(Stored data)
* * *

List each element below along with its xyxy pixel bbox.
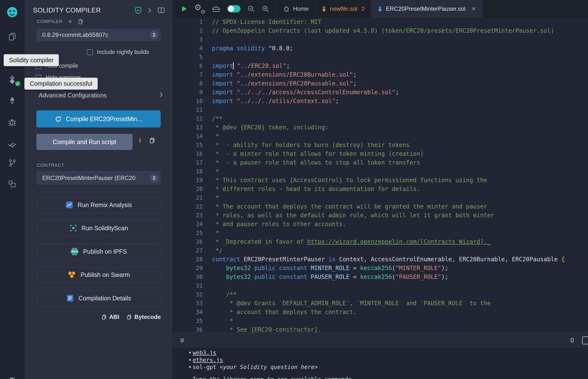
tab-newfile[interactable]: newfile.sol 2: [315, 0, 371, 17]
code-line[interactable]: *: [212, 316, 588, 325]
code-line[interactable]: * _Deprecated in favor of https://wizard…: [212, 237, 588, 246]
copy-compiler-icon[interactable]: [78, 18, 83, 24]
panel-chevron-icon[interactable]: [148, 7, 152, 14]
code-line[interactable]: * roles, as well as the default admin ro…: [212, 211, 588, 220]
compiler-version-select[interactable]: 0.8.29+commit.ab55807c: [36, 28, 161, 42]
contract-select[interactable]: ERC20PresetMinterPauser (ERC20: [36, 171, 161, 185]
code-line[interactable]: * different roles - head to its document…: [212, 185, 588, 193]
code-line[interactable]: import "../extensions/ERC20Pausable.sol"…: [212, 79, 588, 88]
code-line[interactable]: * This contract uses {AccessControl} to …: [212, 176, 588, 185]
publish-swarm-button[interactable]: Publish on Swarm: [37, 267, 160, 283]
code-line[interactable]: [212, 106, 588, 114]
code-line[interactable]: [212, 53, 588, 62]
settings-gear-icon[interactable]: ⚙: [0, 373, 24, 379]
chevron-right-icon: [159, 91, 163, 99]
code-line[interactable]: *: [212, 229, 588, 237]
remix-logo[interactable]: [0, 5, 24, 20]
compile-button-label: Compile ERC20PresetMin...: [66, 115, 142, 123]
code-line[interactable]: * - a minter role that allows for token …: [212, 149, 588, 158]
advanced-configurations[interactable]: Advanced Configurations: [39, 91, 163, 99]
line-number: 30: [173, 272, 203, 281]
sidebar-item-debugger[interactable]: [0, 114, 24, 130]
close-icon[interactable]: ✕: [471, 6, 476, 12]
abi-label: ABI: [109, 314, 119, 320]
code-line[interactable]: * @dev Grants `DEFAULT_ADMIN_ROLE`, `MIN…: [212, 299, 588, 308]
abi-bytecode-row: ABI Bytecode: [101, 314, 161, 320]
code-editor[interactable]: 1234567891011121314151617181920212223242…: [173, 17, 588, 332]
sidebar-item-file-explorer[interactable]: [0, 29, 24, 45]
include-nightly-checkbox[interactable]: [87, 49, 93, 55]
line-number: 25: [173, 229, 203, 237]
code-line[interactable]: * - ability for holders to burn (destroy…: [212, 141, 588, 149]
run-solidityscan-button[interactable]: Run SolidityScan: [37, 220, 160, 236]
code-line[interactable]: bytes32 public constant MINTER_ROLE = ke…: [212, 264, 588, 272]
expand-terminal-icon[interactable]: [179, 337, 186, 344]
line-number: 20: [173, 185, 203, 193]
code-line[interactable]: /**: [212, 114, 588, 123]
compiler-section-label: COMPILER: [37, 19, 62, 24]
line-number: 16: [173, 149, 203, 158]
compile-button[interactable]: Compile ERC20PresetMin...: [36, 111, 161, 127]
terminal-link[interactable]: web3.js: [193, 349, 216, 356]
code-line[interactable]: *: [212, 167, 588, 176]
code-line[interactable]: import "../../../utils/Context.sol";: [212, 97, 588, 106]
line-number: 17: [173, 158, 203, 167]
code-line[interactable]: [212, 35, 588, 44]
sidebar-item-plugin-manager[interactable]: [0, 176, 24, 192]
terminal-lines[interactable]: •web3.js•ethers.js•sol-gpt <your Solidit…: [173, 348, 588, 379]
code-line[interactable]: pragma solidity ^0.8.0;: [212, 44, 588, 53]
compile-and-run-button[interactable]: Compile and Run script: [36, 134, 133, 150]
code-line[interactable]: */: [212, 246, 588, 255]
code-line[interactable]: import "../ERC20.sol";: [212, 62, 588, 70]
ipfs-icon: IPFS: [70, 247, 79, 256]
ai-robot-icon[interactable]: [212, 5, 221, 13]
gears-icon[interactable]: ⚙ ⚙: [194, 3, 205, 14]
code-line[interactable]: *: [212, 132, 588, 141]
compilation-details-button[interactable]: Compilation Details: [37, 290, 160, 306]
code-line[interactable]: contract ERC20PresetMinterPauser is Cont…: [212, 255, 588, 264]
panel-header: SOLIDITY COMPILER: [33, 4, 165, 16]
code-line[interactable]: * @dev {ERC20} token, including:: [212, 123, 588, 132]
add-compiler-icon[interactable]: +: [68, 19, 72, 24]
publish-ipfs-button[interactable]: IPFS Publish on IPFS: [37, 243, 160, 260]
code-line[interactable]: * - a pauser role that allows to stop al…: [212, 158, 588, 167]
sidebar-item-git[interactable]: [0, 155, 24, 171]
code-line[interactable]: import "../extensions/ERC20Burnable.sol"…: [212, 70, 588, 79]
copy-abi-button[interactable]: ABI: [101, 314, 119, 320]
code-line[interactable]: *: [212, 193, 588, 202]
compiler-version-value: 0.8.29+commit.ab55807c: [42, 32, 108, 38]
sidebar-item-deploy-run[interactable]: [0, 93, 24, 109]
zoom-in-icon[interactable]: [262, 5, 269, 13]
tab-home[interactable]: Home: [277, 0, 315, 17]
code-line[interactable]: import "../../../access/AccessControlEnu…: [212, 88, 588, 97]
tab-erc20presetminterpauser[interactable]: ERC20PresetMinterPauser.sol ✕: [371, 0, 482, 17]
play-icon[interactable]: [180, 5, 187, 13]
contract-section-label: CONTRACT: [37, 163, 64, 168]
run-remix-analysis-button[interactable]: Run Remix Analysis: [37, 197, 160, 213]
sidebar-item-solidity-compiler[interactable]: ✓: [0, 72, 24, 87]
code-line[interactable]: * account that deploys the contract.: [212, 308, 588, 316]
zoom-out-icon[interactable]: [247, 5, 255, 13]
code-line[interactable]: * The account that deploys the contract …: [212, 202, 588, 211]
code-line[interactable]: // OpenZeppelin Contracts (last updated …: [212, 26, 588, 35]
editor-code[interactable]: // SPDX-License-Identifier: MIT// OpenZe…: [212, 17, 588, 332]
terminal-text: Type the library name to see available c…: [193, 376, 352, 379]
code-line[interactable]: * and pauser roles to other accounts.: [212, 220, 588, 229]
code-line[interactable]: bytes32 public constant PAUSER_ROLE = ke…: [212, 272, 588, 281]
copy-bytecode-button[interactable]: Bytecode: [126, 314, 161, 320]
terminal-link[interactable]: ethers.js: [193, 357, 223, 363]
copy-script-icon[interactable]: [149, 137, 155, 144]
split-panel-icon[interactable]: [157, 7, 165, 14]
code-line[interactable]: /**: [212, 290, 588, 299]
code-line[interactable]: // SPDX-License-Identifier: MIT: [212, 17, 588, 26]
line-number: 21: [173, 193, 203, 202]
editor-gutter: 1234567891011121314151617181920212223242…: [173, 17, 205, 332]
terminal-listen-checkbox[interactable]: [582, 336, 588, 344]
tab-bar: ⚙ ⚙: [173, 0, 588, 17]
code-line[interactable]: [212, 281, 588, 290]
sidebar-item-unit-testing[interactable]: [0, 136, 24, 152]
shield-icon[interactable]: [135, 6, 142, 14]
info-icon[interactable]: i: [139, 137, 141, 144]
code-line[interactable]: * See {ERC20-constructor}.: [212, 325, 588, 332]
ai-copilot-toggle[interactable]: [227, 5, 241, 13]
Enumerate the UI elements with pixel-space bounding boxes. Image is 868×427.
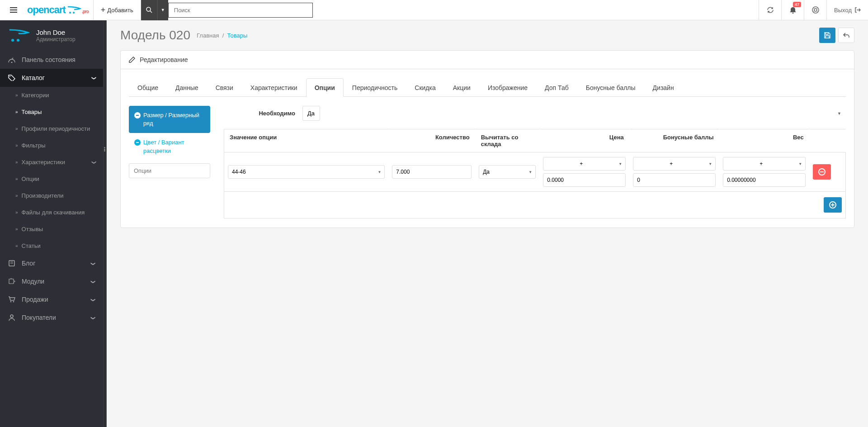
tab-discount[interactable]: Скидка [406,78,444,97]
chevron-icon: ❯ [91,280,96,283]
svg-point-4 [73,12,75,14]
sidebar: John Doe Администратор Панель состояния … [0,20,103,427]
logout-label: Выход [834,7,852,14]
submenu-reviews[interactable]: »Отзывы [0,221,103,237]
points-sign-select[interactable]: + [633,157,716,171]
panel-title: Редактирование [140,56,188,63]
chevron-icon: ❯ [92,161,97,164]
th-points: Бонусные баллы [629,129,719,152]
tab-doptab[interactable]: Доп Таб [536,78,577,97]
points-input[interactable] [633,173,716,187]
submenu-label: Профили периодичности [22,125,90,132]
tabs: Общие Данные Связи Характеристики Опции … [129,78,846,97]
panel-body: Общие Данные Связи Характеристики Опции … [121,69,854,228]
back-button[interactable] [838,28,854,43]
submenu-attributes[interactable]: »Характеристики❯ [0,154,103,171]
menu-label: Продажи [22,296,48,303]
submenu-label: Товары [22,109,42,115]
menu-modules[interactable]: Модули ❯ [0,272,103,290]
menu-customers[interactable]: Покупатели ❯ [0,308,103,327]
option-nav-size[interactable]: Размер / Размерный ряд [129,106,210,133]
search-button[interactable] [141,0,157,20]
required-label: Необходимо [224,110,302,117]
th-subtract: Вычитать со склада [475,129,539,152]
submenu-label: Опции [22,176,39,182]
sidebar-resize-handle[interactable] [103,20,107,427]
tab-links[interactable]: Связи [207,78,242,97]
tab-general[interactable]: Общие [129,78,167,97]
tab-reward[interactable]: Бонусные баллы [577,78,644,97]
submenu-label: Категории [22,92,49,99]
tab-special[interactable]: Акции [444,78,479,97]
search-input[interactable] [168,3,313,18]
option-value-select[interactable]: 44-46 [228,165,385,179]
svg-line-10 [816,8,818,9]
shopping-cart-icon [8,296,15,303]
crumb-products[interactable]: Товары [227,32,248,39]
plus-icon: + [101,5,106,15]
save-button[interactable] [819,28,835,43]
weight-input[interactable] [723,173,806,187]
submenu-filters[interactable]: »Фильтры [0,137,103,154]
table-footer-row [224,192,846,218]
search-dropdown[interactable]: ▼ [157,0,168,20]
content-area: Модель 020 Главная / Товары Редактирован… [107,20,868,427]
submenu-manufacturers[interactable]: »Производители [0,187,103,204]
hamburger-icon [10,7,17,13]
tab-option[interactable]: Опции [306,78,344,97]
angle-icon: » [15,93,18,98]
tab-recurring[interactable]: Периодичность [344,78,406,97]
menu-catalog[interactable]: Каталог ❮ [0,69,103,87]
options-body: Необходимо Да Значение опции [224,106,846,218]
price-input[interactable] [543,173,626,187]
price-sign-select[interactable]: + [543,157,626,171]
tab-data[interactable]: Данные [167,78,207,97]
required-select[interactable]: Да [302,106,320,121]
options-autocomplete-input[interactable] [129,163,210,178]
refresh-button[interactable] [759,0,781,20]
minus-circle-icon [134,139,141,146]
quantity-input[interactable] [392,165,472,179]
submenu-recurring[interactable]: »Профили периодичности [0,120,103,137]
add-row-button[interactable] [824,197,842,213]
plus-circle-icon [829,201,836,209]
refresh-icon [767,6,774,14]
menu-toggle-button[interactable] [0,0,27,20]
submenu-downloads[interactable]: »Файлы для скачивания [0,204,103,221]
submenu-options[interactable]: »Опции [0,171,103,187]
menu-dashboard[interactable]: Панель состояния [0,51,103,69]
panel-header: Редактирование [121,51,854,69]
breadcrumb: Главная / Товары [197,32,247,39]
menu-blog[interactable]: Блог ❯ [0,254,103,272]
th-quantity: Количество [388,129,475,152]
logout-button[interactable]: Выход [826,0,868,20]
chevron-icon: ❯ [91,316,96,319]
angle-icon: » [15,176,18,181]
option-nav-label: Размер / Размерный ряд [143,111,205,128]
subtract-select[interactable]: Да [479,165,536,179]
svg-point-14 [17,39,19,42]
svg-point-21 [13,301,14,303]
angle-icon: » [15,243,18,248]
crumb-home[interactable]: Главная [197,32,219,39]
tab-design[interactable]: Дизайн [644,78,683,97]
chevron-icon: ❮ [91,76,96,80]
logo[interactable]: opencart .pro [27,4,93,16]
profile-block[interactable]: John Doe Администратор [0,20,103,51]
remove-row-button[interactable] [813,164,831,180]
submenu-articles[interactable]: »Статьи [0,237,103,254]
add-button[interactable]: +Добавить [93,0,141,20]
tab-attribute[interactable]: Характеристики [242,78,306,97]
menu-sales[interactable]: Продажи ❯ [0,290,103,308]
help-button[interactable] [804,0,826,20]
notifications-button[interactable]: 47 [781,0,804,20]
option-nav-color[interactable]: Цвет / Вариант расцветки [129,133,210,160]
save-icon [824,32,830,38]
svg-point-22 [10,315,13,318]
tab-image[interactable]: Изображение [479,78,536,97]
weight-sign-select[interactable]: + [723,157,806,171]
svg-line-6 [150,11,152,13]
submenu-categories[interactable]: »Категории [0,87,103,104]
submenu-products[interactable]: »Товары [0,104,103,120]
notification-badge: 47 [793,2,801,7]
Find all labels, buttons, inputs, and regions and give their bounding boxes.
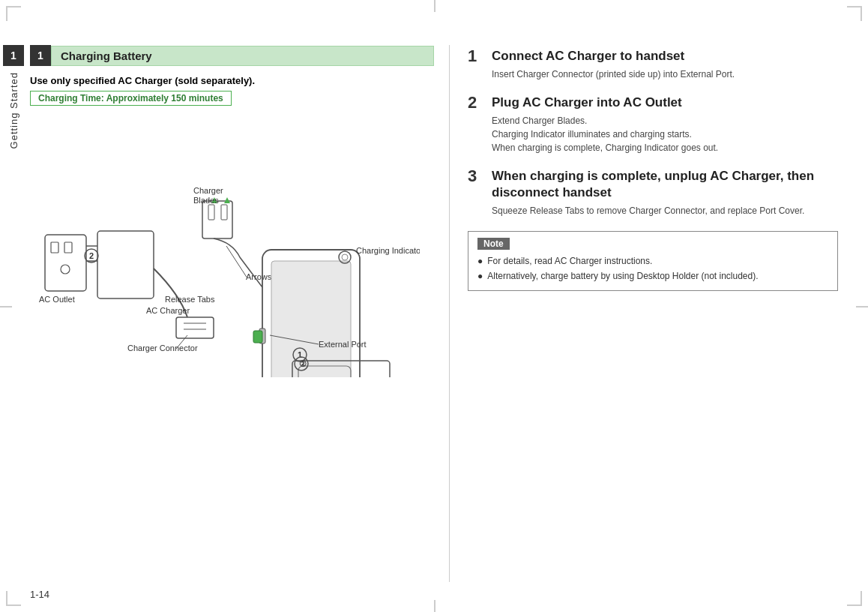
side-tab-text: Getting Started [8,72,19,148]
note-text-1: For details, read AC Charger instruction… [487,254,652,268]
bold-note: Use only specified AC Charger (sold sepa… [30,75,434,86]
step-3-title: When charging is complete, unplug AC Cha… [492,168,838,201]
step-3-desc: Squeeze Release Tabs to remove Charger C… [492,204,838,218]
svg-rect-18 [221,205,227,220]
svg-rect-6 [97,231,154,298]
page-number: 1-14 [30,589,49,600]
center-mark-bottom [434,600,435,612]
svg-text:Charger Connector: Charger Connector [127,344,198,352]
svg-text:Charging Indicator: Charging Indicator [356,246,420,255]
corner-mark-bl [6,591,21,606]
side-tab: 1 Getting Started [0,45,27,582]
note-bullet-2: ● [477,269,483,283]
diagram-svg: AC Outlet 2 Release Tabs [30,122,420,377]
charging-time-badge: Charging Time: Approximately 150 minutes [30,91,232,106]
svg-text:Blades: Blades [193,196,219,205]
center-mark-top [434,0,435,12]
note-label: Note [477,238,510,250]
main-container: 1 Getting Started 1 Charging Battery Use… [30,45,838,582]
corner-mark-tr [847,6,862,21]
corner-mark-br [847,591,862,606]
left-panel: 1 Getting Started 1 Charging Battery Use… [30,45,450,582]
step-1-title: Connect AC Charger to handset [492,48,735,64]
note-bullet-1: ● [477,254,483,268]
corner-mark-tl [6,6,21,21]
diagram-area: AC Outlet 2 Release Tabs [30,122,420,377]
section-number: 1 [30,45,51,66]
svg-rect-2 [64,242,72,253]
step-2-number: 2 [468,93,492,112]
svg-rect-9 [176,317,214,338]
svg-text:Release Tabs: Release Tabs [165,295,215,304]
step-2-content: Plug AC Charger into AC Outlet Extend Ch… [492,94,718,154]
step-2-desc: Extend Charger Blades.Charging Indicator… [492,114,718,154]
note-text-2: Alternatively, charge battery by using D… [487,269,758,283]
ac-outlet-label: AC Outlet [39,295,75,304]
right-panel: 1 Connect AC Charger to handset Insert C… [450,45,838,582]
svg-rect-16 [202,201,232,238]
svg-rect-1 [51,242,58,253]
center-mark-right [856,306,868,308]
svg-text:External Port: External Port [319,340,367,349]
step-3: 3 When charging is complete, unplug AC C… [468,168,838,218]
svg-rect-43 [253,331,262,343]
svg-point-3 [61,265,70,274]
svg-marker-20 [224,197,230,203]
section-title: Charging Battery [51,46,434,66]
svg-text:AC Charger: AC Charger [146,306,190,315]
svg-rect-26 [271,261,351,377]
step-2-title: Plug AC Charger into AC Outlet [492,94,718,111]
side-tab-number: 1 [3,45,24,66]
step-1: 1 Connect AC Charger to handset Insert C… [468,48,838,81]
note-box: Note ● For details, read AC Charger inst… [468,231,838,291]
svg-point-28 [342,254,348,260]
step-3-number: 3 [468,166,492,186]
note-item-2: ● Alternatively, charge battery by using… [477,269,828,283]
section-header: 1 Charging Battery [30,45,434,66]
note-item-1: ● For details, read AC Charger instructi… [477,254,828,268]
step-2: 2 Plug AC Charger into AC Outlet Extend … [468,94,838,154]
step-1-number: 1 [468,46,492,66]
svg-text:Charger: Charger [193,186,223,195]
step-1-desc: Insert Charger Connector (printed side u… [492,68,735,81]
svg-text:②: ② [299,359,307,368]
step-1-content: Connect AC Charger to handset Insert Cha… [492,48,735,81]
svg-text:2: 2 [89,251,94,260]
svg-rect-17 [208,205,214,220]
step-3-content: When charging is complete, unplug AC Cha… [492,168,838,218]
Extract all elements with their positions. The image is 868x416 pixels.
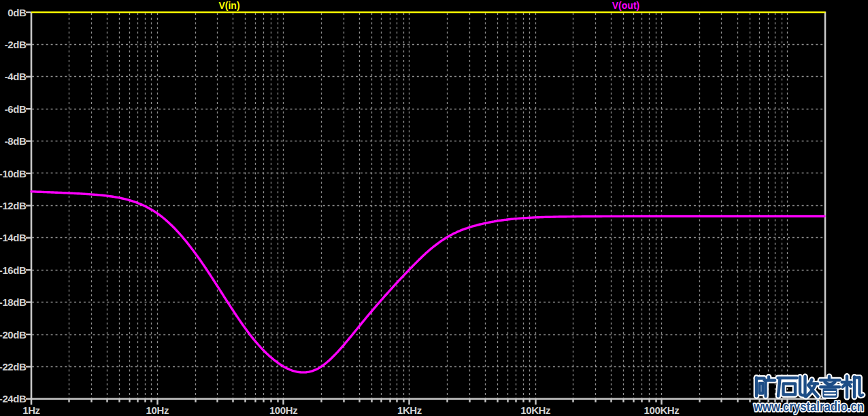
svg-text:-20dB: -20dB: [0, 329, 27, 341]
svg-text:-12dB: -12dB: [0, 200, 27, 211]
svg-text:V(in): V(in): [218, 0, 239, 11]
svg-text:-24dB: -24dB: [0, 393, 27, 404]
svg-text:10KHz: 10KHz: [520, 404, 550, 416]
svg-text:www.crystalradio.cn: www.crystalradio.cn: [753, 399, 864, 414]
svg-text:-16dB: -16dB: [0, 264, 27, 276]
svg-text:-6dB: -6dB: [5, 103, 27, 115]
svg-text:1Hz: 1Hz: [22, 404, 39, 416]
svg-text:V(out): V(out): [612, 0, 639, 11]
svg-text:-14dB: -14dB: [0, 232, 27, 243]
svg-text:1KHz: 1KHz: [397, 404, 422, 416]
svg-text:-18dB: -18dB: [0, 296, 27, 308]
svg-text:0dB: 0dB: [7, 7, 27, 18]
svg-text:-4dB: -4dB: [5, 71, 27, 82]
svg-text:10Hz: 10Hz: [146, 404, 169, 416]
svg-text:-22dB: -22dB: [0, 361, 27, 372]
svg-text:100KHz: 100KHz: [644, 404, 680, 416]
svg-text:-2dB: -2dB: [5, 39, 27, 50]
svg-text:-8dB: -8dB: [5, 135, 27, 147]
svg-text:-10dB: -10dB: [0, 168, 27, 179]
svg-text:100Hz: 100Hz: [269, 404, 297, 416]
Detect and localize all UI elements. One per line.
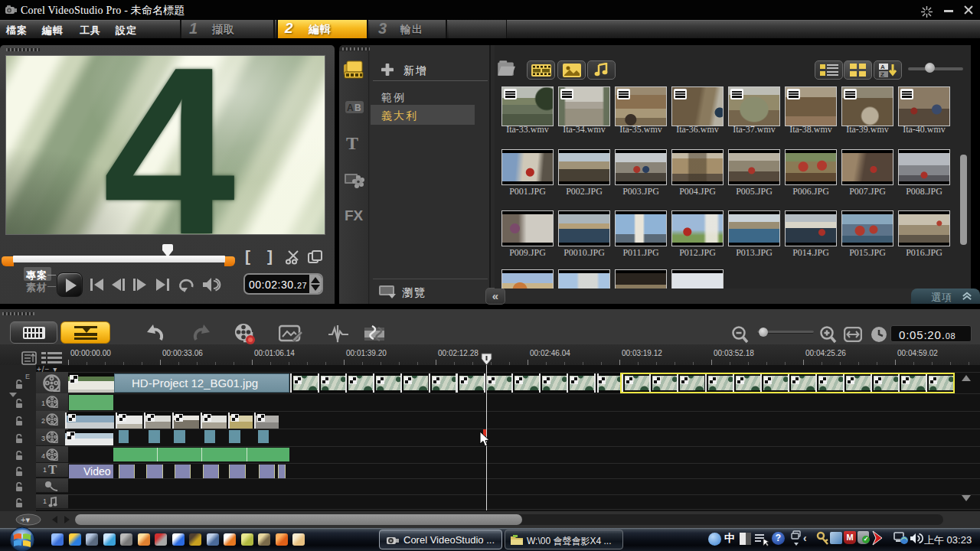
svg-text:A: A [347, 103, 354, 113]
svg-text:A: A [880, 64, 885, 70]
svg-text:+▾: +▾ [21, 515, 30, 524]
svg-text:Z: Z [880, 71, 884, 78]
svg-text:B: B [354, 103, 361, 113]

* * *

• _Exercise objective_: Each line that includes the string "Extend" should be copied from the data.

• _Exercise response_:
step-2-content: Plug AC Charger into AC Outlet Extend Ch… [492,94,718,154]
step-2-desc: Extend Charger Blades.Charging Indicator… [492,114,718,154]
step-2: 2 Plug AC Charger into AC Outlet Extend … [468,94,838,154]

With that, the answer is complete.